Here is a summary of what has happened in the past few months and potential direction of investments:
(1)-Economic data and statistics in North America has been trending positive and exceeding expectations. The US Consumer confidence is getting stronger; while Purchasing Managers index is recovering. Despite political dysfunction in the US, there is a degree of optimism about a potential rebounding of the US economy in 2012.
(2)-Ever since 2007-2008, the global real rates have been declining consistently. One key factor is relatively stable rate of inflation. Fears of deflation still hang on due to massive deleveraging by the private sector in the US. The current stance of the Fed and other major central banks is to keep the interest rates depressed until 2013.

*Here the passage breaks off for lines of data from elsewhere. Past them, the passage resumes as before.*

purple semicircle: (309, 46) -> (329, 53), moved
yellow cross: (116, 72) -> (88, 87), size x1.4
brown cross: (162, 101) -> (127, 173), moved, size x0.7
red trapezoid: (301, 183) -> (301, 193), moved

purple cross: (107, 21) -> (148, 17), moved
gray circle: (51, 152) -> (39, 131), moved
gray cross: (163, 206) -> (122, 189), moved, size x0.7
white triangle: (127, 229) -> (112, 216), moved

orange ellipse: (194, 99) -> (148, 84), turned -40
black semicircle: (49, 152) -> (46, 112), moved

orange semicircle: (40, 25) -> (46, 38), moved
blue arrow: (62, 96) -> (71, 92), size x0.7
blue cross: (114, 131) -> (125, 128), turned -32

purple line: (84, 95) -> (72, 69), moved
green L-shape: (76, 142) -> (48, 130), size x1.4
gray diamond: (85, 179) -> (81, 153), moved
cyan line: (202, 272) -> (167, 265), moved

(3)-Oil has surged in the past few months owing to geopolitical tensions with Iran. If Iran were to block strait of Hormuz, it could impact 20% of World oil supply line. OPEC claims to have spare capacity to offset such moves. Oil prices can have inflationary effect in near future, perhaps partially offsetting the decline of prices in the Natural gas sector.

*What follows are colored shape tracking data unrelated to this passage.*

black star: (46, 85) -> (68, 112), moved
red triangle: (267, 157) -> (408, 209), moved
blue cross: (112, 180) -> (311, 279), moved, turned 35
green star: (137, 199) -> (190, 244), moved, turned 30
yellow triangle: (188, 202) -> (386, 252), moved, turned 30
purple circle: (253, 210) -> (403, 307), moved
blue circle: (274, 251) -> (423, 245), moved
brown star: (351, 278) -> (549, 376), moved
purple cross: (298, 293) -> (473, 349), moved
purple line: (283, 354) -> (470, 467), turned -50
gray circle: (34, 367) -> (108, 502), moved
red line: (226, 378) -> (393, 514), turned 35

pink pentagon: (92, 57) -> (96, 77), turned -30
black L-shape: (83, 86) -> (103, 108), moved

(4)-Europe remains a sensitive point for global financial markets. The European GDP has declined reflecting a degree of recession and fiscal tightening due to over-indebted European nations – primarily Greece, Italy, Ireland, Spain and Portugal. Both non-commercial loan supply and demand conditions have deteriorated in the Eurozone.
(5)-The US housing seems to have bottomed with some signs of modest recovery. The incredibly low mortgage rates in combination with depressed prices cut to 1/3rd augur well for the affordability of the housing sector. The three key bottlenecks which prevent a huge rebound are surging inventories, relatively stagnant unemployment and tight credit conditions. The key metrics which are currently negative are mortgage delinquency and home foreclosure rate.

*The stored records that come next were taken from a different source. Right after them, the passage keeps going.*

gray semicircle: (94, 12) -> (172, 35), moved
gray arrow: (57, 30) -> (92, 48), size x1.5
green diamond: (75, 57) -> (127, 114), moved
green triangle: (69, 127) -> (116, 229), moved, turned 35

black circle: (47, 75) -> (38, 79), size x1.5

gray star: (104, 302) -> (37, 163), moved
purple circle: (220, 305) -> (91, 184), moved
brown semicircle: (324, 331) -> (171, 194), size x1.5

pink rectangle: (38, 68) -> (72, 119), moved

(6)-The US consumer spending, in particular of households with income level of $100K to $250K, will determine the pace of US recovery. This category of consumers, numbering at 21 million, accounts for 40% of consumer spending in the US. They are a huge lever and any cautious spending by this class, as demonstrated in the recent surveys, can put brakes on the economy.
(7)-The US employment rate is improving consistently; with fall in both jobless claims and lay-offs. The current economic situation warrants job creation of about 100,000 to 150,000 per month. At this pace, it may take another 2-3 years before recovery is achieved.
(8)-The Canadian economy is dovetailing the US economy in terms of GDP growth – about 2% in 2012 and almost same threshold in 2013. The three key imbalances characterize the Canadian economy: rising household debt, inflated housing market and current account deficit.
(9)-The Fitch ratings recently downgraded India’s credit outlook to negative, commenting that India’s economic outlook will decline without pacing up structural reforms. The key challenge is rising fiscal deficit of the government. The impact is slow economic growth at 5.3% in January, which is lowest in a decade; while hiking inflation continues to pose challenges.
(10)-China is poised for soft landing, if not already happened in 2012 and 2013; with potential risks of hard landing in the decade ahead. The main challenge is significant transformation of the Chinese economy. Emerging markets, barring China and India, are lagging behind. All of this points to low global real rates in 2012 and 2013.
DISCLAIMER: The views expressed in this Blog are my personal views/analysis. It does not represent views of any organization or group, for which I am doing consulting or employment. The purpose of this blog is academic and informative; and is not sale of any product or service. The author does not own responsibility (liability) for any information presented in this blog; as investment information tends to change rapidly.